Even in 2021, the IBM Ponemon Cost of a Data Breach Report cites that 20% of breaches are initially caused by compromised credentials and have an average total cost of $4.3 million for organizations that are impacted. Yet passwords still remain the primary method of authentication for countless systems and users. Of course, additional methods of security rigor are added, such as multi-factor authentication (MFA), which we have previously discussed.
Given the long history of vulnerability and associated data breaches, the world is increasingly moving towards a new future, a passwordless one. Enter Passwordless Authentication, a method where the user’s identity is authenticated without using a password. But how can this be!? Passwordless authentication utilizes familiar form factors which have been part of the security and technology lexicon for quite some time, such as biometrics, something you have, and adhoc links that help facilitate authentication.
Biometrics are essentially physical characteristics about a system’s user, such as their fingerprint or retina that uniquely identifies them. Something you have is based on the physical or logical possession of the user, such as a phone with an authenticator application like Google Authenticator or perhaps a security key from Yubico. It could also be a cell phone that receives an SMS code, although remember we’ve previously discussed the inherent flaws in the SMS approach. Lastly, many users are likely familiar with the One Time Password (OTP) email-oriented approach, where they receive a unique one-time key via email to help them authenticate to a system, which is also commonly used to support MFA.
While the above methods theoretically could support the shift away from the traditional use of passwords, one of the more prevalent passwordless specifications gaining hold is FIDO2 from the FIDO Alliance. FIDO2 combines what is known as Web Authentication (WebAuthn) and Client-to-Authenticator (CTAP). FIDO2 revolves around the use of cryptographically unique login credentials and FIDO security keys.
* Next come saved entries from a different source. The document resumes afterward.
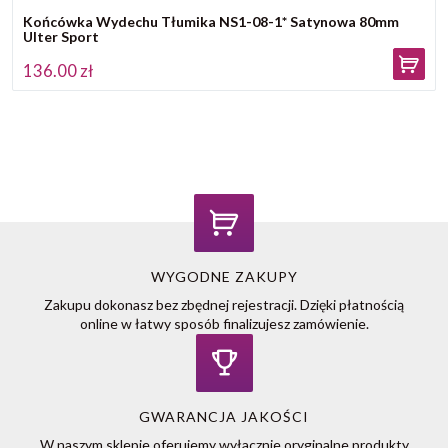
Końcówka Wydechu Tłumika NS1-08-1* Satynowa 80mm
Ulter Sport
136.00 zł
WYGODNE ZAKUPY
Zakupu dokonasz bez zbędnej rejestracji. Dzięki płatnością
online w łatwy sposób finalizujesz zamówienie.
GWARANCJA JAKOŚCI
W naszym sklepie oferujemy wyłacznie oryginalne produkty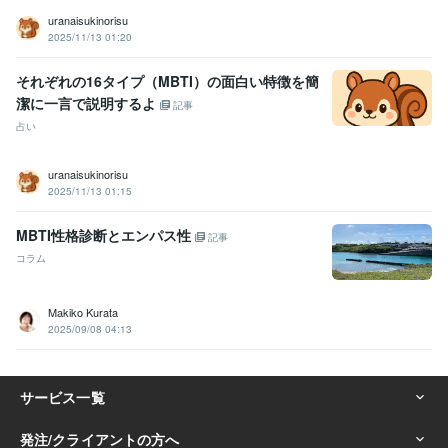
uranaisukinorisu
2025/11/13 01:20
それぞれの16タイプ（MBTI）の面白い特徴を簡
潔に一言で説明するよ
記事
占い
uranaisukinorisu
2025/11/13 01:15
MBTI性格診断とエンパス性
記事
コラム
Makiko Kurata
2025/09/08 04:13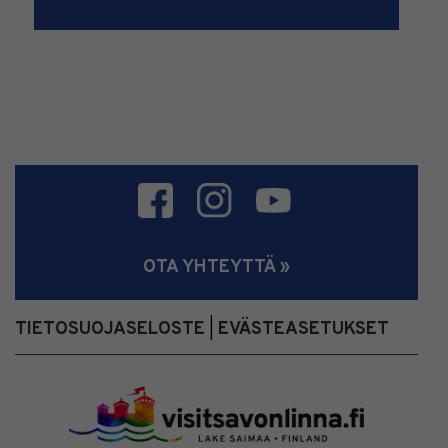
OTA YHTEYTTÄ »
TIETOSUOJASELOSTE
EVÄSTEASETUKSET
|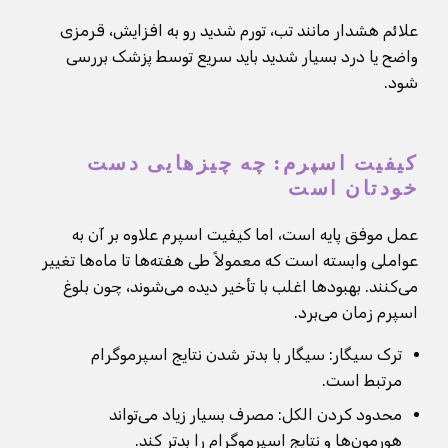
علائم هشدار مانند تب، تورم شدید رو به افزایش، قرمزی
واضح یا درد بسیار شدید باید سریع توسط پزشک بررسی
شود.
کیفیت اسپرم: چه چیزهایی دست
خودتان است
عمل موفق پایه است، اما کیفیت اسپرم علاوه بر آن به
عواملی وابسته است که معمولاً طی هفته‌ها تا ماه‌ها تغییر
می‌کنند. بهبودها اغلب با تأخیر دیده می‌شوند، چون بلوغ
اسپرم زمان می‌برد.
ترک سیگار: سیگار با بدتر شدن نتایج اسپرموگرام
مرتبط است.
محدود کردن الکل: مصرف بسیار زیاد می‌تواند
هورمون‌ها و نتایج اسپرموگرام را بدتر کند.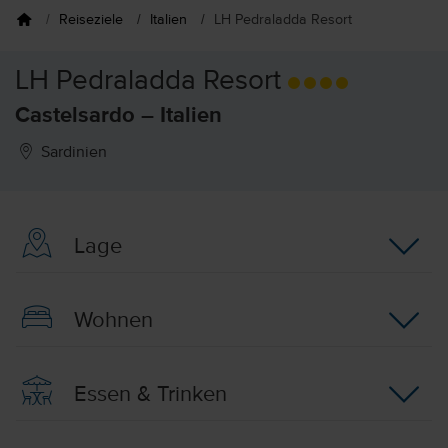
Reiseziele
Italien
LH Pedraladda Resort
LH Pedraladda Resort
Castelsardo – Italien
Sardinien
Lage
Wohnen
Essen & Trinken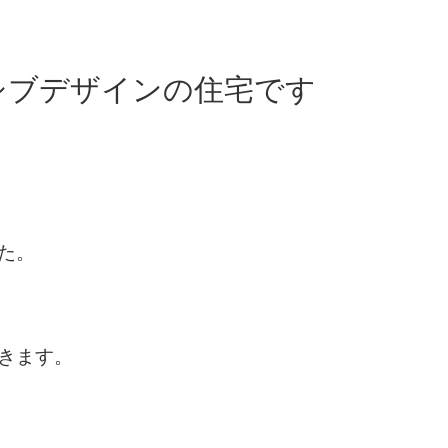
シブデザインの住宅です
た。
きます。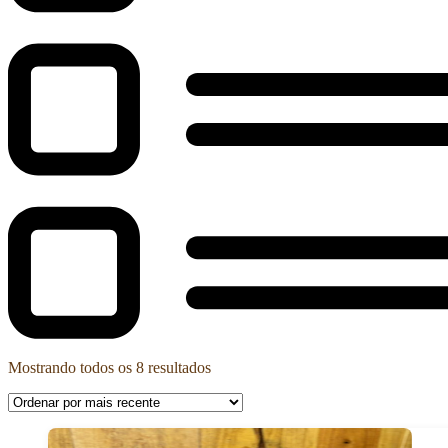
Mostrando todos os 8 resultados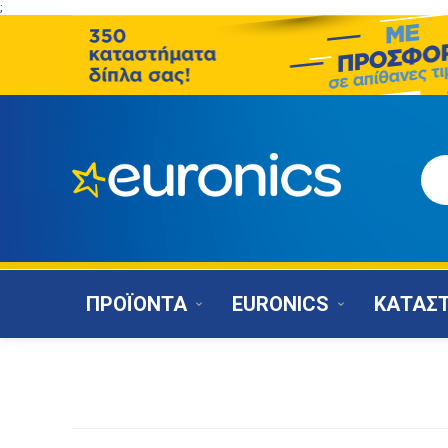
;
ΠΡΟΪΟΝΤΑ
EURONICS
ΚΑΤΑΣ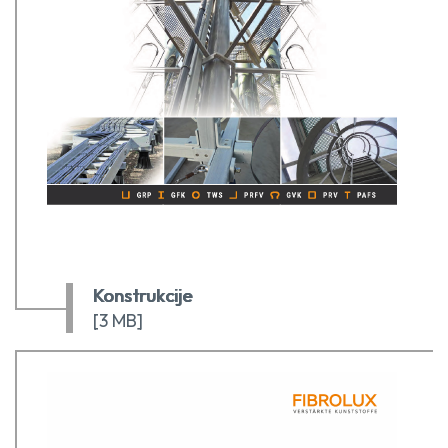
Konstrukcije
[3 MB]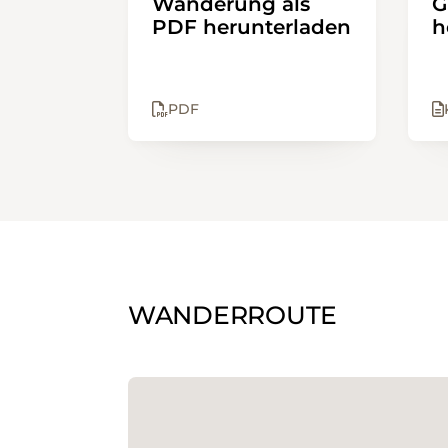
Wanderung als
G
PDF herunterladen
h
PDF
WANDERROUTE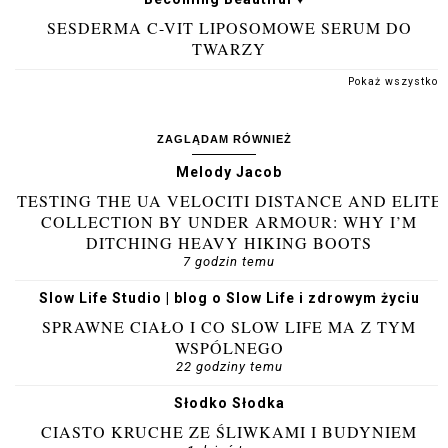
SESDERMA C-VIT LIPOSOMOWE SERUM DO
TWARZY
Pokaż wszystko
ZAGLĄDAM RÓWNIEŻ
Melody Jacob
TESTING THE UA VELOCITI DISTANCE AND ELITE
COLLECTION BY UNDER ARMOUR: WHY I’M
DITCHING HEAVY HIKING BOOTS
7 godzin temu
Slow Life Studio | blog o Slow Life i zdrowym życiu
SPRAWNE CIAŁO I CO SLOW LIFE MA Z TYM
WSPÓLNEGO
22 godziny temu
Słodko Słodka
CIASTO KRUCHE ZE ŚLIWKAMI I BUDYNIEM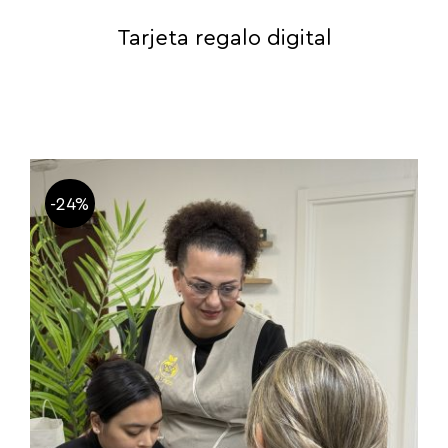
Tarjeta regalo digital
-24%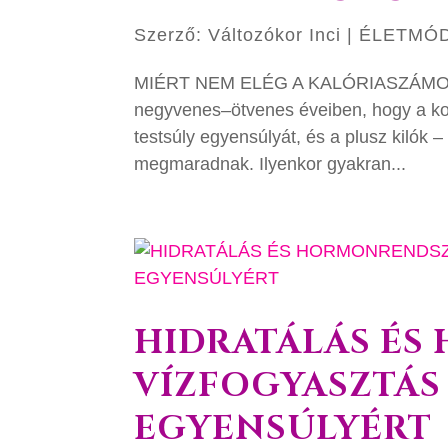
Szerző:
Változókor Inci
|
ÉLETMÓ
MIÉRT NEM ELÉG A KALÓRIASZÁMOL
negyvenes–ötvenes éveiben, hogy a ko
testsúly egyensúlyát, és a plusz kilók
megmaradnak. Ilyenkor gyakran...
HIDRATÁLÁS ÉS
VÍZFOGYASZTÁS
EGYENSÚLYÉRT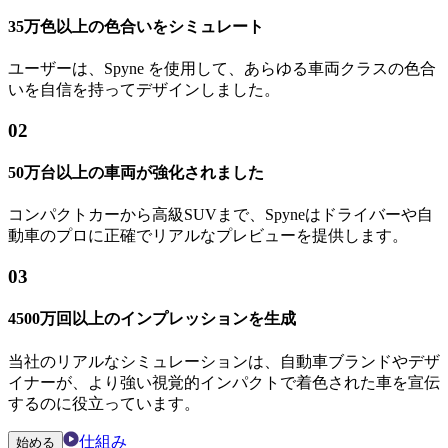
35万色以上の色合いをシミュレート
ユーザーは、Spyne を使用して、あらゆる車両クラスの色合
いを自信を持ってデザインしました。
02
50万台以上の車両が強化されました
コンパクトカーから高級SUVまで、Spyneはドライバーや自
動車のプロに正確でリアルなプレビューを提供します。
03
4500万回以上のインプレッションを生成
当社のリアルなシミュレーションは、自動車ブランドやデザ
イナーが、より強い視覚的インパクトで着色された車を宣伝
するのに役立っています。
仕組み
始める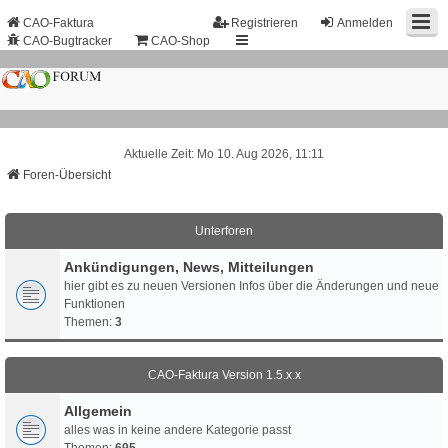
CAO-Faktura
Registrieren
Anmelden
CAO-Bugtracker
CAO-Shop
Aktuelle Zeit: Mo 10. Aug 2026, 11:11
Foren-Übersicht
Unterforen
Ankündigungen, News, Mitteilungen
hier gibt es zu neuen Versionen Infos über die Änderungen und neue
Funktionen
Themen:
3
CAO-Faktura Version 1.5.x.x
Allgemein
alles was in keine andere Kategorie passt
Themen:
695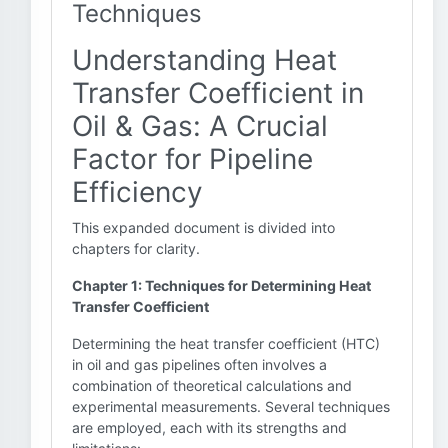
Techniques
Understanding Heat
Transfer Coefficient in
Oil & Gas: A Crucial
Factor for Pipeline
Efficiency
This expanded document is divided into
chapters for clarity.
Chapter 1: Techniques for Determining Heat
Transfer Coefficient
Determining the heat transfer coefficient (HTC)
in oil and gas pipelines often involves a
combination of theoretical calculations and
experimental measurements. Several techniques
are employed, each with its strengths and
The keys are unique to each site and FIDO2 is also being embraced by hardware providers such as the aforementioned Yubico.
Some of the world’s largest technology companies such as Microsoft are also working to “make passwords a thing of the past”. Microsoft is facilitating this shift through methods such as the Microsoft Authenticator app, Windows Hello, and others. Through the use of Microsoft Authenticator, users can shift away from the use of passwords and embrace passwordless authentication.
As previously mentioned, attacking the traditional authentication method of passwords is a go-to for malicious actors and hackers. Password compromise has long been involved in the compromise of countless accounts and data breaches. The embrace of passwordless doesn’t guarantee a future free of data breaches and account compromises but it does introduce a more secure method of authentication for users. Users won’t be reusing the same authentication code (their password) across countless sites and won’t be utilizing a code that is easily guessed through dictionary and brute force attacks. While there is no silver bullet in cybersecurity, there is an iterative approach to implementing robust cybersecurity practices, and the push for passwordless is another brick in that wall.